- How to complete this task: Please set down each entry exactly, omitting any picture it holds.

- Data:
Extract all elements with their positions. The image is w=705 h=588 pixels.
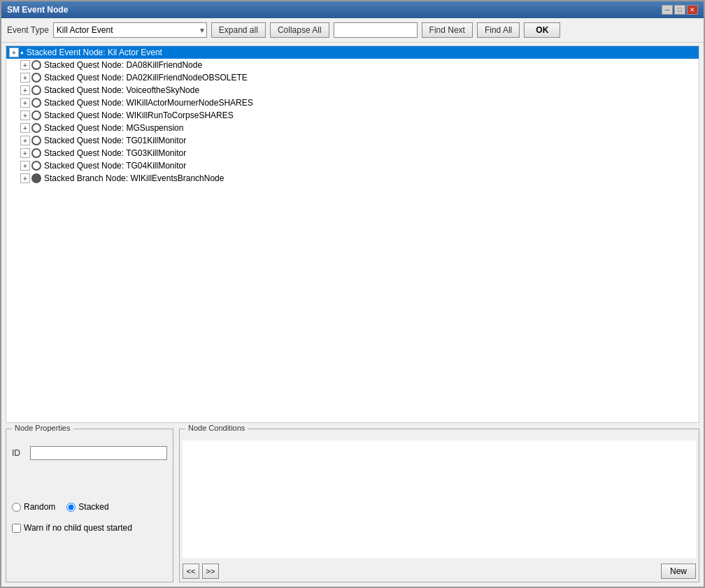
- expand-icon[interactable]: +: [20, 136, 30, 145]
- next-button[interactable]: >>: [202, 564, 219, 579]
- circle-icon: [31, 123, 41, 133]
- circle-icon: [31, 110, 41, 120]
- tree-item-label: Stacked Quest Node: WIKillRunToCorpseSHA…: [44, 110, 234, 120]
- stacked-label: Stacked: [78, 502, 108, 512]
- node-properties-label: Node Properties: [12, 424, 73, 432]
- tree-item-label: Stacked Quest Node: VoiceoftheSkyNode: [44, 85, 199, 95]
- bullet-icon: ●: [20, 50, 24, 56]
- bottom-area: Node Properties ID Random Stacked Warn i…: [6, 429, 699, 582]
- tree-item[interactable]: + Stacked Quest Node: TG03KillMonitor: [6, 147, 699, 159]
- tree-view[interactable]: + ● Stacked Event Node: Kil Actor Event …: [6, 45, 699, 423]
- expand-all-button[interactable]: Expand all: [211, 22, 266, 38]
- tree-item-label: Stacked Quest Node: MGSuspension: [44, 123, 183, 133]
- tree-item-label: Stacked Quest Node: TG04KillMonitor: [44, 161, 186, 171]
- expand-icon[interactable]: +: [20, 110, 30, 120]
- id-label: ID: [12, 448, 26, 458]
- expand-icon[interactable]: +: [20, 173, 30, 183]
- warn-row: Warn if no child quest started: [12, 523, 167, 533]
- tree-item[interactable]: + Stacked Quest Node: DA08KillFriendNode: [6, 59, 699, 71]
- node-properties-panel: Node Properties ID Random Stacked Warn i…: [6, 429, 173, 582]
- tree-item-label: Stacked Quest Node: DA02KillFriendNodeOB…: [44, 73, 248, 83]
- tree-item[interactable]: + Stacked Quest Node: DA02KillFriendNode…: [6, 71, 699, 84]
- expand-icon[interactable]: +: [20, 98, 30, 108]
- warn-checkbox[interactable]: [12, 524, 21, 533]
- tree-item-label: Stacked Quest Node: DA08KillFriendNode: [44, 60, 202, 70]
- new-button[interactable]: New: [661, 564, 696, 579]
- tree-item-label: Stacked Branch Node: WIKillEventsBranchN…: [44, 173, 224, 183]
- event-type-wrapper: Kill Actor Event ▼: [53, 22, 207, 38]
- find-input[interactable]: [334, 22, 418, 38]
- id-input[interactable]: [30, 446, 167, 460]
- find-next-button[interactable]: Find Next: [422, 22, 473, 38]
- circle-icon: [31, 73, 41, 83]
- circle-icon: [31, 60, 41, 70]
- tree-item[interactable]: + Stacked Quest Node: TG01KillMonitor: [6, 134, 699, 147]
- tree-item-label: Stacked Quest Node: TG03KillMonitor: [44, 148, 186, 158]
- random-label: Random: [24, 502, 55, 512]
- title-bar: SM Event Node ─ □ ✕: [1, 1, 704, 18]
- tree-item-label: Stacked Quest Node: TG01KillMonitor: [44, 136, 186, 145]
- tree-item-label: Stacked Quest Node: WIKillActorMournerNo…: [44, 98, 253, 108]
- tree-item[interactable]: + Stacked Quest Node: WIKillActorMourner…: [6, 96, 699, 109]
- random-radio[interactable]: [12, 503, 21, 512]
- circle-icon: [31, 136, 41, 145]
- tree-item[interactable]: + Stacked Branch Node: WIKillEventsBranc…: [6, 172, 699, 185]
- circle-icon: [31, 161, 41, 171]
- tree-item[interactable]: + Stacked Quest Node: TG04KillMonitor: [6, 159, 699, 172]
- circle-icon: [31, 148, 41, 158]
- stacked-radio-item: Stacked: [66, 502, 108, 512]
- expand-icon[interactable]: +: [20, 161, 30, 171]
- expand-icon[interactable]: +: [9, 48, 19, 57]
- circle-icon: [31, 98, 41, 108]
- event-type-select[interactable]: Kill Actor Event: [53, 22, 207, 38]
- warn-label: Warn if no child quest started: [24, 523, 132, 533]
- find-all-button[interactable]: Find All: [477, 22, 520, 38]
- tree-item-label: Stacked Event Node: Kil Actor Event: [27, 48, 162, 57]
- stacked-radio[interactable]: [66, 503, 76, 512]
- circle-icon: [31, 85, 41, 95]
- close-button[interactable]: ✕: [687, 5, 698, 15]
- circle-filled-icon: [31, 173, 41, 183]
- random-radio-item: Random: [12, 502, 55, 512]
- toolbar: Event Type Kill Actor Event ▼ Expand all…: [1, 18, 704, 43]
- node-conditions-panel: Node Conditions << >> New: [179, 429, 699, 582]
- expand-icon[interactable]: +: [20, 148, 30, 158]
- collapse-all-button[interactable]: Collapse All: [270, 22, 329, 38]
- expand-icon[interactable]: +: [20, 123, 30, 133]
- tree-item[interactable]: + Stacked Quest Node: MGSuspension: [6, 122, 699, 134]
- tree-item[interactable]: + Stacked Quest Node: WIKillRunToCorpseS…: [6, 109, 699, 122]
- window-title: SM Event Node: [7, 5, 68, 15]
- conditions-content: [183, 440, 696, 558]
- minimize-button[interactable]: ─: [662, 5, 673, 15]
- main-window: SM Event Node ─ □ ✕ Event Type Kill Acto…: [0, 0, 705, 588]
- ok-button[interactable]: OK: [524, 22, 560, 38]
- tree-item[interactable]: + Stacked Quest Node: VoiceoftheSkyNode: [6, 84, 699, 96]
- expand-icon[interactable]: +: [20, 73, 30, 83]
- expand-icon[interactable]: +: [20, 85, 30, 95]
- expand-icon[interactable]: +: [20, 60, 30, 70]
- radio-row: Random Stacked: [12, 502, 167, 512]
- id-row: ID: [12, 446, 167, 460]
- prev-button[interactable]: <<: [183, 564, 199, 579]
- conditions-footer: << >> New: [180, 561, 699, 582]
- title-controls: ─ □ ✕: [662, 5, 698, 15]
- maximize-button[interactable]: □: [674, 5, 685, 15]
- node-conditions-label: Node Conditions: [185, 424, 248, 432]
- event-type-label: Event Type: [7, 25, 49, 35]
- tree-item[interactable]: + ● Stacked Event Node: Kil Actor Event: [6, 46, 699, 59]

- Answer for this exercise:
Extract all elements with their positions. The image is w=705 h=588 pixels.
- expand-icon[interactable]: +: [20, 136, 30, 145]
- next-button[interactable]: >>: [202, 564, 219, 579]
- circle-icon: [31, 123, 41, 133]
- circle-icon: [31, 110, 41, 120]
- tree-item-label: Stacked Quest Node: WIKillRunToCorpseSHA…: [44, 110, 234, 120]
- stacked-label: Stacked: [78, 502, 108, 512]
- node-properties-label: Node Properties: [12, 424, 73, 432]
- tree-item-label: Stacked Quest Node: VoiceoftheSkyNode: [44, 85, 199, 95]
- bullet-icon: ●: [20, 50, 24, 56]
- bottom-area: Node Properties ID Random Stacked Warn i…: [6, 429, 699, 582]
- tree-item[interactable]: + Stacked Quest Node: TG03KillMonitor: [6, 147, 699, 159]
- tree-view[interactable]: + ● Stacked Event Node: Kil Actor Event …: [6, 45, 699, 423]
- expand-all-button[interactable]: Expand all: [211, 22, 266, 38]
- tree-item-label: Stacked Quest Node: MGSuspension: [44, 123, 183, 133]
- tree-item-label: Stacked Quest Node: TG04KillMonitor: [44, 161, 186, 171]
- expand-icon[interactable]: +: [20, 110, 30, 120]
- id-label: ID: [12, 448, 26, 458]
- expand-icon[interactable]: +: [20, 173, 30, 183]
- warn-row: Warn if no child quest started: [12, 523, 167, 533]
- tree-item[interactable]: + Stacked Quest Node: DA08KillFriendNode: [6, 59, 699, 71]
- node-properties-panel: Node Properties ID Random Stacked Warn i…: [6, 429, 173, 582]
- tree-item-label: Stacked Quest Node: DA02KillFriendNodeOB…: [44, 73, 248, 83]
- tree-item[interactable]: + Stacked Quest Node: DA02KillFriendNode…: [6, 71, 699, 84]
- expand-icon[interactable]: +: [20, 98, 30, 108]
- warn-checkbox[interactable]: [12, 524, 21, 533]
- tree-item-label: Stacked Quest Node: DA08KillFriendNode: [44, 60, 202, 70]
- new-button[interactable]: New: [661, 564, 696, 579]
- tree-item-label: Stacked Branch Node: WIKillEventsBranchN…: [44, 173, 224, 183]
- event-type-wrapper: Kill Actor Event ▼: [53, 22, 207, 38]
- find-input[interactable]: [334, 22, 418, 38]
- id-input[interactable]: [30, 446, 167, 460]
- find-next-button[interactable]: Find Next: [422, 22, 473, 38]
- circle-icon: [31, 73, 41, 83]
- circle-icon: [31, 60, 41, 70]
- tree-item[interactable]: + Stacked Quest Node: TG01KillMonitor: [6, 134, 699, 147]
- tree-item-label: Stacked Quest Node: TG03KillMonitor: [44, 148, 186, 158]
- random-label: Random: [24, 502, 55, 512]
- title-bar: SM Event Node ─ □ ✕: [1, 1, 704, 18]
- tree-item-label: Stacked Quest Node: TG01KillMonitor: [44, 136, 186, 145]
- tree-item-label: Stacked Quest Node: WIKillActorMournerNo…: [44, 98, 253, 108]
- tree-item[interactable]: + Stacked Quest Node: WIKillActorMourner…: [6, 96, 699, 109]
- random-radio[interactable]: [12, 503, 21, 512]
- circle-icon: [31, 136, 41, 145]
- tree-item[interactable]: + Stacked Branch Node: WIKillEventsBranc…: [6, 172, 699, 185]
- circle-icon: [31, 161, 41, 171]
- tree-item[interactable]: + Stacked Quest Node: TG04KillMonitor: [6, 159, 699, 172]
- circle-icon: [31, 148, 41, 158]
- stacked-radio-item: Stacked: [66, 502, 108, 512]
- expand-icon[interactable]: +: [20, 161, 30, 171]
- expand-icon[interactable]: +: [9, 48, 19, 57]
- circle-icon: [31, 98, 41, 108]
- event-type-select[interactable]: Kill Actor Event: [53, 22, 207, 38]
- warn-label: Warn if no child quest started: [24, 523, 132, 533]
- find-all-button[interactable]: Find All: [477, 22, 520, 38]
- tree-item-label: Stacked Event Node: Kil Actor Event: [27, 48, 162, 57]
- stacked-radio[interactable]: [66, 503, 76, 512]
- circle-icon: [31, 85, 41, 95]
- close-button[interactable]: ✕: [687, 5, 698, 15]
- circle-filled-icon: [31, 173, 41, 183]
- random-radio-item: Random: [12, 502, 55, 512]
- toolbar: Event Type Kill Actor Event ▼ Expand all…: [1, 18, 704, 43]
- node-conditions-panel: Node Conditions << >> New: [179, 429, 699, 582]
- expand-icon[interactable]: +: [20, 148, 30, 158]
- collapse-all-button[interactable]: Collapse All: [270, 22, 329, 38]
- expand-icon[interactable]: +: [20, 123, 30, 133]
- tree-item[interactable]: + Stacked Quest Node: MGSuspension: [6, 122, 699, 134]
- tree-item[interactable]: + Stacked Quest Node: WIKillRunToCorpseS…: [6, 109, 699, 122]
- window-title: SM Event Node: [7, 5, 68, 15]
- conditions-content: [183, 440, 696, 558]
- minimize-button[interactable]: ─: [662, 5, 673, 15]
- main-window: SM Event Node ─ □ ✕ Event Type Kill Acto…: [0, 0, 705, 588]
- ok-button[interactable]: OK: [524, 22, 560, 38]
- tree-item[interactable]: + Stacked Quest Node: VoiceoftheSkyNode: [6, 84, 699, 96]
- expand-icon[interactable]: +: [20, 73, 30, 83]
- expand-icon[interactable]: +: [20, 85, 30, 95]
- expand-icon[interactable]: +: [20, 60, 30, 70]
- radio-row: Random Stacked: [12, 502, 167, 512]
- id-row: ID: [12, 446, 167, 460]
- prev-button[interactable]: <<: [183, 564, 199, 579]
- conditions-footer: << >> New: [180, 561, 699, 582]
- title-controls: ─ □ ✕: [662, 5, 698, 15]
- maximize-button[interactable]: □: [674, 5, 685, 15]
- node-conditions-label: Node Conditions: [185, 424, 248, 432]
- event-type-label: Event Type: [7, 25, 49, 35]
- tree-item[interactable]: + ● Stacked Event Node: Kil Actor Event: [6, 46, 699, 59]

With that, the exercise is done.